We have demonstrated that grapefruit juice contains several furanocoumarins that inhibit human P450 3A4. Two of the most important compounds in grapefruit juice were shown to be bergamottin (BG) and 6',7'-dihydroxybergamottin (DHB). We have demonstrated that both BG and DHB are potent mechanism-based inactivators of P450 3A4. The mechanism of inactivation appears to involve covalent modification of the apo P450 in the active site of the enzyme. We are currently investigating the effects of these compounds on other hepatic P450s.
Over the past several years we have also been studying the role(s) of the cytochrome P450s in the endocannabinoid system. The endocannabinoid system consists of the endocannabinoids anandamide and 2-arachidonoylglycerol, the enzymes involved in the synthesis and degradation of the endocannabinoids, and the cannabinoid CB1 and CB2 receptors. The components of the endocannabinoid system represent novel pharmacological targets in the treatment of many disorders including neurodegeneration, inflammation, cancer, chronic pain, and others. The CB2 receptor is found in the brain and is considered to be a very important therapeutic target for the treatment of central nervous system inflammation.
We have previously demonstrated that anandamide is oxidized by human cytochrome P450s to form hydroxyeicosatetraenoic acid (HETE) and epoxyeicosatrienoic acid (EET) ethanolamide (EA) derivatives.
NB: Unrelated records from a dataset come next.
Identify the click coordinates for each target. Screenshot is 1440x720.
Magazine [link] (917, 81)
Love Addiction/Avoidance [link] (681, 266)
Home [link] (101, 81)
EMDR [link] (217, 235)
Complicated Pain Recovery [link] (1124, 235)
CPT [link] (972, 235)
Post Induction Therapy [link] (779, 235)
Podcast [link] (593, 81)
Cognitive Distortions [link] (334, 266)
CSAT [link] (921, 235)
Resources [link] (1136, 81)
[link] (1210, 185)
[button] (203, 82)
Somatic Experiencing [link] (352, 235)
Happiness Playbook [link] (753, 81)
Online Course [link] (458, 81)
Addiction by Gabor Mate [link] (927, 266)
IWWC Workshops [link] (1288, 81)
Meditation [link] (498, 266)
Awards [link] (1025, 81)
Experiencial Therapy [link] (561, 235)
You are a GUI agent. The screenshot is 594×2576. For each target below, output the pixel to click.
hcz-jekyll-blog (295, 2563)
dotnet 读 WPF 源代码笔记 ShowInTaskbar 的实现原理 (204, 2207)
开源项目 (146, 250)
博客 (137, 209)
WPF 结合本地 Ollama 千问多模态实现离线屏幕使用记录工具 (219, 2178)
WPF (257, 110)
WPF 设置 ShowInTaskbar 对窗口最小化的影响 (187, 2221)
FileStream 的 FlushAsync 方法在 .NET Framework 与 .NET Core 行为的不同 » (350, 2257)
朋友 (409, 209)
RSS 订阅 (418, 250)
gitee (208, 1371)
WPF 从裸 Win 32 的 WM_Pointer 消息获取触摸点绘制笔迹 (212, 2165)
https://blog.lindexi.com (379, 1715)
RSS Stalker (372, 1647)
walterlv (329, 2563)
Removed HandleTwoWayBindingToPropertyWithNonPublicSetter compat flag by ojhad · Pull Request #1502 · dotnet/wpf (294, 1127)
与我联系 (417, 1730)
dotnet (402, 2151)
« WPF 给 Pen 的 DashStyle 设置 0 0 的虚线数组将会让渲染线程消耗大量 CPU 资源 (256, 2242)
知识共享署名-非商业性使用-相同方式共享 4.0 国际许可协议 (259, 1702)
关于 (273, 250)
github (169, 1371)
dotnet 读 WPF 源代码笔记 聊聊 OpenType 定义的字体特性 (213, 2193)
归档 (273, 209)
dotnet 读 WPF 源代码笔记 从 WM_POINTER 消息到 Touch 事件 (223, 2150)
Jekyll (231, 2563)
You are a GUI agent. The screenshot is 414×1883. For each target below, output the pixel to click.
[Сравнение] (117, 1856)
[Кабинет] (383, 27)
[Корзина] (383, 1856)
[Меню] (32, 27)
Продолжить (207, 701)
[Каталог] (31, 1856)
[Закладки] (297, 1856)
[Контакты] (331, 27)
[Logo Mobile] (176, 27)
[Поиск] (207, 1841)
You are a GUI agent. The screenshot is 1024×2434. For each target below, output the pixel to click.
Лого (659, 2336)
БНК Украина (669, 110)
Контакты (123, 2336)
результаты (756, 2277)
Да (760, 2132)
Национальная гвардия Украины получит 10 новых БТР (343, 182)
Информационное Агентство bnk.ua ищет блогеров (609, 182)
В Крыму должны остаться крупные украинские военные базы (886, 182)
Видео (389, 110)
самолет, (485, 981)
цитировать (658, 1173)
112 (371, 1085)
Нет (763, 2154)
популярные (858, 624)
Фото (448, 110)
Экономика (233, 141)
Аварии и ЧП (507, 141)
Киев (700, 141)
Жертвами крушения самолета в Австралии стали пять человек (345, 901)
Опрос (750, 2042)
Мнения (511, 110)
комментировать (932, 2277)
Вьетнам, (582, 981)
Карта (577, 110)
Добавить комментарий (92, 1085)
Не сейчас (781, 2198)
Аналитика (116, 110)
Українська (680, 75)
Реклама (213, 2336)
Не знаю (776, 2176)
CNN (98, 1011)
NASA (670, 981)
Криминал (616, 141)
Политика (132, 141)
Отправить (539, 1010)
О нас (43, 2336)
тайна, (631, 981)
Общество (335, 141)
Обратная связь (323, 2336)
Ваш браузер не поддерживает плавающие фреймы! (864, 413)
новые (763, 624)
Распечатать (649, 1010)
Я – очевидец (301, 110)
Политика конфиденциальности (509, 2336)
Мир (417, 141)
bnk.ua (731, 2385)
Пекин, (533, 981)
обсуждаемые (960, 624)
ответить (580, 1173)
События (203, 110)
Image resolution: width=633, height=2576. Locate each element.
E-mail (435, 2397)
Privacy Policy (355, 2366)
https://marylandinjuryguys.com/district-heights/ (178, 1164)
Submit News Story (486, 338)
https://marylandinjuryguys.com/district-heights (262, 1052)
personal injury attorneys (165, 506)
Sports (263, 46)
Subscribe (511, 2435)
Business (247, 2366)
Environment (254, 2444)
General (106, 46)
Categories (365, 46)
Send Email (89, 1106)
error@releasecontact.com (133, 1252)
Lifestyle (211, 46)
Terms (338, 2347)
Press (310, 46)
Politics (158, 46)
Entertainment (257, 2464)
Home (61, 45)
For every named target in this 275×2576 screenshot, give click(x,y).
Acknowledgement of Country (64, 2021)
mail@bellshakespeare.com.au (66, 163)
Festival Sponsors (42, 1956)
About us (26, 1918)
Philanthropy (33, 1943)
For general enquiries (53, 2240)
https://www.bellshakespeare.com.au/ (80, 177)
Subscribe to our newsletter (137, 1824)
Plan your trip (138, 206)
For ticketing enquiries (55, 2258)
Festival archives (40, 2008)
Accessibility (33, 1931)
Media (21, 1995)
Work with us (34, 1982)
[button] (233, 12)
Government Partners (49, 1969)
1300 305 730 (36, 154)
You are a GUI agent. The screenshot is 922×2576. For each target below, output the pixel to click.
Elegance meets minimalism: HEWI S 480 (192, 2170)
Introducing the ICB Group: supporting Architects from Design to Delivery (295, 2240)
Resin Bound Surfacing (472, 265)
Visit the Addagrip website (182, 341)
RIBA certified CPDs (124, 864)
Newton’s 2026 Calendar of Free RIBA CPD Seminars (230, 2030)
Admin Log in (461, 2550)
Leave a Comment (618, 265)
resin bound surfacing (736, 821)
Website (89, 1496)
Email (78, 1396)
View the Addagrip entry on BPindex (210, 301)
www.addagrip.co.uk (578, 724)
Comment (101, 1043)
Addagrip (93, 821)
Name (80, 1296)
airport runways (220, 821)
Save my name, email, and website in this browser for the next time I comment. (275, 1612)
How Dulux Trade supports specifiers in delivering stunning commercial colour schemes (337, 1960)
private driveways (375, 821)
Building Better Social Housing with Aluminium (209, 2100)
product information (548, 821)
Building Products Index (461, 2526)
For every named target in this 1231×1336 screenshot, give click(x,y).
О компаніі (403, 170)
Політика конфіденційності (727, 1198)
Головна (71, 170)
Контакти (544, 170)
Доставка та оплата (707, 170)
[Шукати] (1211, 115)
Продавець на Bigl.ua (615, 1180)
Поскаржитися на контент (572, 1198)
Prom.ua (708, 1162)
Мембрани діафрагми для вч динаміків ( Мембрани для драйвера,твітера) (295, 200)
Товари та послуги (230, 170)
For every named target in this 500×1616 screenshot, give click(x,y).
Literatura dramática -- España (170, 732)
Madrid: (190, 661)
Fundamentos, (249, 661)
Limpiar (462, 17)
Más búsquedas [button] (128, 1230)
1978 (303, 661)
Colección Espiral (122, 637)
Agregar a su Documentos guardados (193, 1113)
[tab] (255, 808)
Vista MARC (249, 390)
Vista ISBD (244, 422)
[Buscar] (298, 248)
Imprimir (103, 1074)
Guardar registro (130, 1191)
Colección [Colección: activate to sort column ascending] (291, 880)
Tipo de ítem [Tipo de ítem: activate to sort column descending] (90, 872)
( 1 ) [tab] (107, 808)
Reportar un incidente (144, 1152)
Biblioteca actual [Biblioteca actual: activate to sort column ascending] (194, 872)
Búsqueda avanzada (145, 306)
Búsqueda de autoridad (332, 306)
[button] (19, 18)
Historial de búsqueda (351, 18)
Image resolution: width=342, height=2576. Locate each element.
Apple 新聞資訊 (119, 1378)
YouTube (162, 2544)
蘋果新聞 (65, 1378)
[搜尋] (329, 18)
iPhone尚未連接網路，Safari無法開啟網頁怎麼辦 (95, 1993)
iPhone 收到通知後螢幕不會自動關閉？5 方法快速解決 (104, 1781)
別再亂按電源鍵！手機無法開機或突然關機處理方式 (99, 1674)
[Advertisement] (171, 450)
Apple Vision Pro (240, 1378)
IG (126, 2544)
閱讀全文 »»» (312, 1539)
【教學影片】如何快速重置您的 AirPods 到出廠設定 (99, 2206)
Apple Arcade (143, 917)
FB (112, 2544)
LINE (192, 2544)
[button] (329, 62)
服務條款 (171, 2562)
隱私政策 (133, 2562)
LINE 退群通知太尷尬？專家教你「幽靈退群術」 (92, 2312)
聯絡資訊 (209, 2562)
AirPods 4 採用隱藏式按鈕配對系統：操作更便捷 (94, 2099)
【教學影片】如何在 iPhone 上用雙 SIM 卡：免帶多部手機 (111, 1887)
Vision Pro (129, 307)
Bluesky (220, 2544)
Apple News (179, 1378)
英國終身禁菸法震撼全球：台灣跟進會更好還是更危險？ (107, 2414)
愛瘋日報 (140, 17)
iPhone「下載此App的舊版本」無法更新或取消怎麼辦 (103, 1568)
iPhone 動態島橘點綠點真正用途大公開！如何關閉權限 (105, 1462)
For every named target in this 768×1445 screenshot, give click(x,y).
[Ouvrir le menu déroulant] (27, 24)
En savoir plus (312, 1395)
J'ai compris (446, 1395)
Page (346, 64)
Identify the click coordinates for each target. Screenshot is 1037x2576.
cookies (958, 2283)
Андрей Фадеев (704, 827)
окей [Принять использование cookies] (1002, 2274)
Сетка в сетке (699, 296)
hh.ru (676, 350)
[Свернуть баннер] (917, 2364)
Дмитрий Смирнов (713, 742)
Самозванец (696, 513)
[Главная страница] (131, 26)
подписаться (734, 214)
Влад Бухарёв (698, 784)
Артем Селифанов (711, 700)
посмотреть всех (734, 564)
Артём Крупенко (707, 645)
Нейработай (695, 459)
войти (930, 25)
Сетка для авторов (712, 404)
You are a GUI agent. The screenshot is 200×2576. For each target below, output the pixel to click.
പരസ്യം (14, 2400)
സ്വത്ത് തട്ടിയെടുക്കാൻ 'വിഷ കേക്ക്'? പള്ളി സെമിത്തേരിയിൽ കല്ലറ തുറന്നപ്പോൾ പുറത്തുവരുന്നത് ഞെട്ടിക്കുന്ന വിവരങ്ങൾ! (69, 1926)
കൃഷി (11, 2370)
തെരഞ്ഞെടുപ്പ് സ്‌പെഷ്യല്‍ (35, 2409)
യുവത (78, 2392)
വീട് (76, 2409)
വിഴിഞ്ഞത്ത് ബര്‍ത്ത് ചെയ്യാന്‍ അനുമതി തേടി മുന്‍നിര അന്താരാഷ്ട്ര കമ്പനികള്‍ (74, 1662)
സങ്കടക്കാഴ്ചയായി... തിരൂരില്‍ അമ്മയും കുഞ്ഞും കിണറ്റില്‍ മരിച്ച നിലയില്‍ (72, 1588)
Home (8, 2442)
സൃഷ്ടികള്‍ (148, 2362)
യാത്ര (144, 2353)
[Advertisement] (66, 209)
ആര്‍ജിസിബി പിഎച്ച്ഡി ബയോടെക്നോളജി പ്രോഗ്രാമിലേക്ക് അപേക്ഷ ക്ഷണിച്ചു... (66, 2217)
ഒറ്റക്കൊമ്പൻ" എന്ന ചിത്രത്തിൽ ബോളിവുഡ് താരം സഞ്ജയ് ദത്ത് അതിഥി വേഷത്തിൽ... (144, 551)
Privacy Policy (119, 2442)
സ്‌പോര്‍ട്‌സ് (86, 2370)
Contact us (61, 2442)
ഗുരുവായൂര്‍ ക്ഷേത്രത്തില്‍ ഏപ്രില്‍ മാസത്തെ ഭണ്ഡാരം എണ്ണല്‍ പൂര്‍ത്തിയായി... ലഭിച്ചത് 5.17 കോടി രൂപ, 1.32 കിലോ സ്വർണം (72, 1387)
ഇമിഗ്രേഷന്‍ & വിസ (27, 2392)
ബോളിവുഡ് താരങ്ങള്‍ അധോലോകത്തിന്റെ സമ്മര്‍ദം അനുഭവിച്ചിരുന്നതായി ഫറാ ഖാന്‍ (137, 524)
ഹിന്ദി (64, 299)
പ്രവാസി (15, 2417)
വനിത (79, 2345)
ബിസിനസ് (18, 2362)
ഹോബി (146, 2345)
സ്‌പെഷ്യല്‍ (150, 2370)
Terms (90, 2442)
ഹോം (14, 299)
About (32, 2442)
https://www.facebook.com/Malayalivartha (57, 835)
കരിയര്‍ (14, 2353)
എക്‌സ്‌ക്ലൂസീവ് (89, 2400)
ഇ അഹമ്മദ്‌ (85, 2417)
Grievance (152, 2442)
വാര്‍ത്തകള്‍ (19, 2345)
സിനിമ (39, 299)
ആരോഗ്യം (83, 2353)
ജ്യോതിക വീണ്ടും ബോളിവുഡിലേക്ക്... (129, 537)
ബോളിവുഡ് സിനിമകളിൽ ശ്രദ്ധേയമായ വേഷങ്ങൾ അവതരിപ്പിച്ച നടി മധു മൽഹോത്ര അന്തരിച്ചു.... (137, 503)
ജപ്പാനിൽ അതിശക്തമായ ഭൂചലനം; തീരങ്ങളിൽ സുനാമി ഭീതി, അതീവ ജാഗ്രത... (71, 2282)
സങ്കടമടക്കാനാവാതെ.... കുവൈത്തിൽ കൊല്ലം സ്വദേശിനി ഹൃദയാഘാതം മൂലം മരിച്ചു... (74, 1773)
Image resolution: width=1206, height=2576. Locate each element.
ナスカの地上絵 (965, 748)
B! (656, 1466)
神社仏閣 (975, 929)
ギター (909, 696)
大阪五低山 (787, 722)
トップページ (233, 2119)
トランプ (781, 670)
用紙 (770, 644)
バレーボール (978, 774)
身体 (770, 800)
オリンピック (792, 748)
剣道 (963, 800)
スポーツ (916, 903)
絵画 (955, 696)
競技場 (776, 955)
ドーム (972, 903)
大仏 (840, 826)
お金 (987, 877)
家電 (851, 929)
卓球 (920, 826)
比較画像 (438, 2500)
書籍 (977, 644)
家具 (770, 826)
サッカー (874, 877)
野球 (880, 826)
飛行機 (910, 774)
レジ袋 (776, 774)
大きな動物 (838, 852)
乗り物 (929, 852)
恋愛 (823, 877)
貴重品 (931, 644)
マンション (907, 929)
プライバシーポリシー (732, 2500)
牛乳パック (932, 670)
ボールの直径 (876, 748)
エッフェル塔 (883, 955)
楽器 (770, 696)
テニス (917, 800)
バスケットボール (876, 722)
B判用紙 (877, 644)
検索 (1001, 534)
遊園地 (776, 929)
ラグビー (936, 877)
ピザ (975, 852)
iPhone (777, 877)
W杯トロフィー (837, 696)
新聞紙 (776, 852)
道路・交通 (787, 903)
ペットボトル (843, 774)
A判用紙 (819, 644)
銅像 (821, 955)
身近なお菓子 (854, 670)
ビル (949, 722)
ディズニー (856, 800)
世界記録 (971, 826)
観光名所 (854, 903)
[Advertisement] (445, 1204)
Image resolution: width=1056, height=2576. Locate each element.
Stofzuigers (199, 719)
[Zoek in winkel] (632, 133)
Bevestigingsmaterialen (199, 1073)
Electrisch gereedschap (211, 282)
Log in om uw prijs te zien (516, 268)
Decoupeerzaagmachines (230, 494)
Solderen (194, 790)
P450 3A4 is the primary P450 in the liver responsible for the epoxyidation of anandamide to give the 5,6-, 8,9- 11,12, and 14,15-EET-EAs. These EET-EAs produced in the liver by the microsomal P450s are then converted to their corresponding dihydroxy derivatives by microsomal epoxide hydrolase. Anandamide is metabolized by P450 4F2 in the liver and the kidneys to give a mono-oxygenated product which has been identified as 20-HETE-EA. Using Chinese hamster ovary cells stably expressing the human CB2 receptor, we have shown that the 5,6-EET-EA metabolite of anandamide is a potent CB2 agonist. Stability studies in mouse brain preparations have revealed that this 5,6-EET-EA is significantly more refractory to enzymatic hydrolysis than the parent anandamide, which is mainly metabolized by the enzyme fatty acid amide hydrolase (FAAH). Since the epoxide of anandamide is more stable than the parent compound and is a better agonist of the CB2 receptor, this suggests that it may be a much more important compound in vivo, and that metabolism of anandamide by P450 3A4 may represent a bioactivation pathway. We have also demonstrated that the expression of anandamide-metabolizing P450s 4F13 and 3A1 in mouse microglial cells is upregulated following activation of the microglial cells in vitro with the cytokine interferon-gamma. This elevation in the protein expression correlates with the increased ability of the microglial cells to convert anandamide to 5,6-EET-EA.
Current studies are concerned with developing more sensitive approaches that could be used for the separation and detection of the HETE-EAs, EET-EAs, and other potential metabolites of anandamide so that these can be used to determine their presence and levels in biological samples. Because of the wide ranging effects of anandamide in many organ systems, itís metabolism by P450s from various tissues such as the brain and the spleen will be examined in detail. It is hoped that a better understanding of the metabolic routes and biological activities of the endocannabinoid metabolites will lead to the development of new drugs that will be useful in the treatment of inflammation, cancer, neurodegeneration, and chronic pain, as well as other diseases involving the endocannabinoid system.